>>

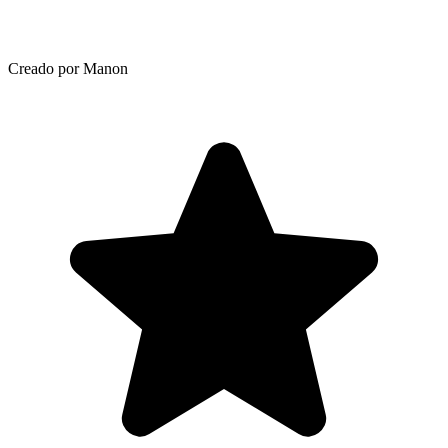
Creado por Manon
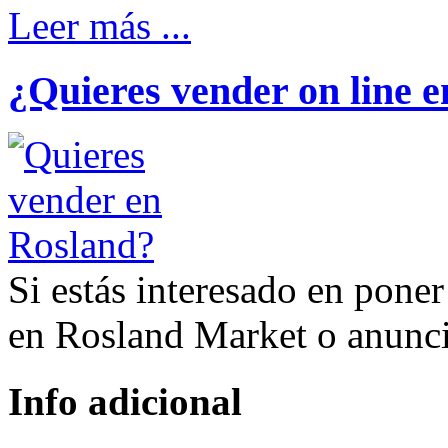
Leer más ...
¿Quieres vender on line 
Si estás interesado en poner
en Rosland Market o anun
Info adicional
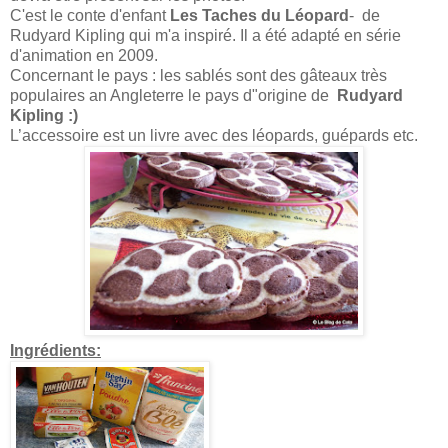
C'est le conte d'enfant
Les Taches du Léopard
- de
Rudyard Kipling qui m'a inspiré. Il a été adapté en série
d'animation en 2009.
Concernant le pays : les sablés sont des gâteaux très
populaires an Angleterre le pays d"origine de
Rudyard
Kipling :)
L’accessoire est un livre avec des léopards, guépards etc.
Ingrédients:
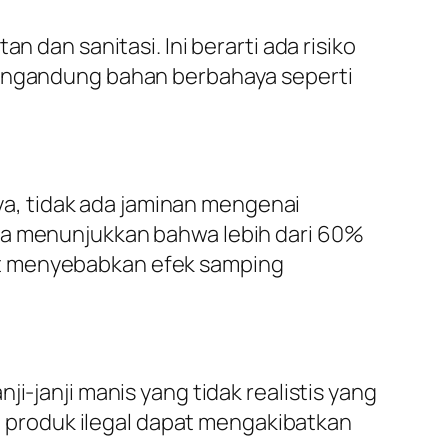
 dan sanitasi. Ini berarti ada risiko
 mengandung bahan berbahaya seperti
nya, tidak ada jaminan mengenai
ada menunjukkan bahwa lebih dari 60%
at menyebabkan efek samping
i-janji manis yang tidak realistis yang
produk ilegal dapat mengakibatkan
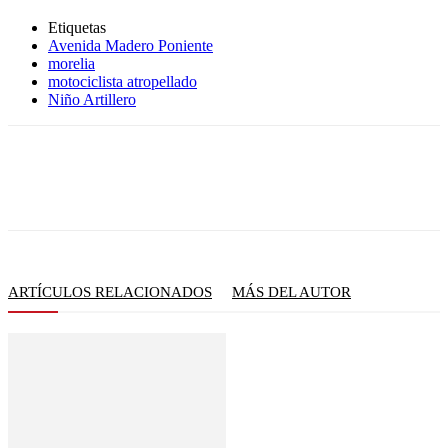
Etiquetas
Avenida Madero Poniente
morelia
motociclista atropellado
Niño Artillero
ARTÍCULOS RELACIONADOS
MÁS DEL AUTOR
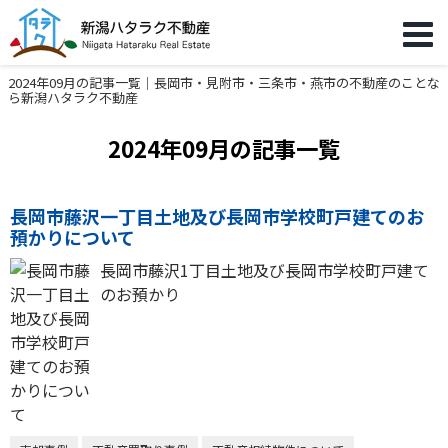
2024年09月の記事一覧｜長岡市・見附市・三条市・燕市の不動産のことな
ら新潟ハタラク不動産
2024年09月の記事一覧
長岡市藤沢一丁目土地及び長岡市学校町戸建てのお
預かりについて
長岡市藤沢1丁目土地及び長岡市学校町戸建て
のお預かり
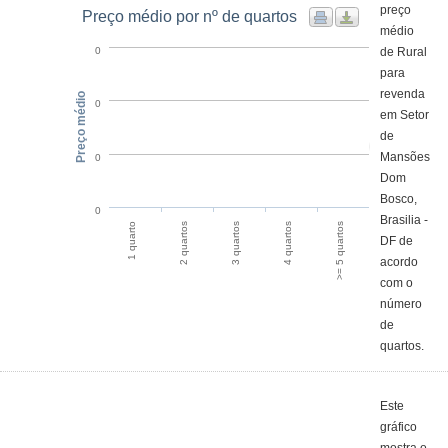
preço
Preço médio por nº de quartos
médio
de Rural
0
para
revenda
Preço médio
0
em Setor
de
Mansões
0
Dom
Bosco,
0
Brasilia -
1 quarto
2 quartos
3 quartos
4 quartos
>= 5 quartos
DF de
acordo
com o
número
de
quartos.
Este
gráfico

<<

- _ASSIGNMENT_: Since pictures are not part of the copy, set down only the remaining data exactly.

- _WRITTEN SOLUTION_:
Creado por Manon
Leer más ...
¿Quieres vender on line 
Si estás interesado en poner
en Rosland Market o anun
Info adicional
C'est le conte d'enfant
Les Taches du Léopard
- de
Rudyard Kipling qui m'a inspiré. Il a été adapté en série
d'animation en 2009.
Concernant le pays : les sablés sont des gâteaux très
populaires an Angleterre le pays d"origine de
Rudyard
Kipling :)
L’accessoire est un livre avec des léopards, guépards etc.
Ingrédients:
 dan sanitasi. Ini berarti ada risiko
 mengandung bahan berbahaya seperti
nya, tidak ada jaminan mengenai
ada menunjukkan bahwa lebih dari 60%
at menyebabkan efek samping
i-janji manis yang tidak realistis yang
produk ilegal dapat mengakibatkan
Etiquetas
Avenida Madero Poniente
morelia
motociclista atropellado
Niño Artillero
ARTÍCULOS RELACIONADOS
MÁS DEL AUTOR
2024年09月の記事一覧｜長岡市・見附市・三条市・燕市の不動産のことな
ら新潟ハタラク不動産
2024年09月の記事一覧
長岡市藤沢一丁目土地及び長岡市学校町戸建てのお
預かりについて
長岡市藤沢1丁目土地及び長岡市学校町戸建て
のお預かり
preço
Preço médio por nº de quartos
médio
de Rural
0
para
revenda
Preço médio
0
em Setor
de
Mansões
0
Dom
Bosco,
0
Brasilia -
1 quarto
2 quartos
3 quartos
4 quartos
>= 5 quartos
DF de
acordo
com o
número
de
quartos.
Este
gráfico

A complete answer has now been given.